The Indians weren't like shopkeepers back home who'd get panicky whenever I picked something up. In fact, they were very nice to all three of us kids, even Dougie. They didn't seem too happy with Mama, though. I figured it was because she'd asked to use their phone.

Now and then we could overhear Mama in the teepee. She kept saying, "I'm sorry, I'm sorry, I'm sorry," and, "dear Lord, what are we going to do?" She also mentioned being "saddled with three kids" and "no Prospects." I whispered to Gladys that it was really hot in the desert, and definitely not jacket weather, and that Daddy would probably be warm enough in California too, even without Prospects. Gladys just shrugged. (Gladys was always tolerant with me, believing—as Dougie often put it—that I was "a few bolts short of an Erector set.")

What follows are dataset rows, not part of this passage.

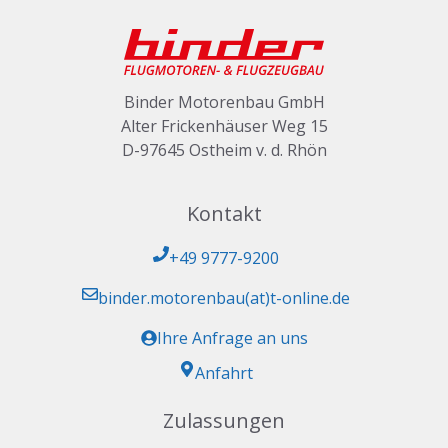
Binder Motorenbau GmbH
Alter Frickenhäuser Weg 15
D-97645 Ostheim v. d. Rhön
Kontakt
+49 9777-9200
binder.motorenbau(at)t-online.de
Ihre Anfrage an uns
Anfahrt
Zulassungen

Daddy told Mama he'd get on a plane right away. We were to wait for him at the airport in Santa Fe (or was it Albuquerque?). But first we had to wait at a car repair place for a mechanic to fix the car. And before that, we had to wait at the souvenir stand for a few hours until the tow truck came rumbling along, from some other place with its own hostile plants and possibly other horrors I'd never heard of.

It only took a few minutes for Mama to spend the last of her money buying things from the Indians, maybe to make up for using their phone. She bought us a lunch of prickly pear pie, which was delicious but later proved retaliatory. She also bought some prickly pear jelly, which Dougie said he would not eat. Mama told him to stop acting spoiled.

For Gladys, Mama bought a five-dollar turquoise-and-silver ring, to "bring out the blue in her eyes" (which were green). Mama spat on her hand and cleaned Gladys's cheeks and fussed with Gladys's hair. "Is this a face that ought to be in pictures?" Mama asked the Indians, as if one of them might have been a Hollywood agent in disguise. The Indians smiled politely and glanced at one another.

I looked up at Gladys, who stood limply in her ruffled dress. Her cheeks and nose were turning red. She looked like a wilted tulip. The expiration date for Gladys's childhood was coming up fast, and she could go bad at any moment.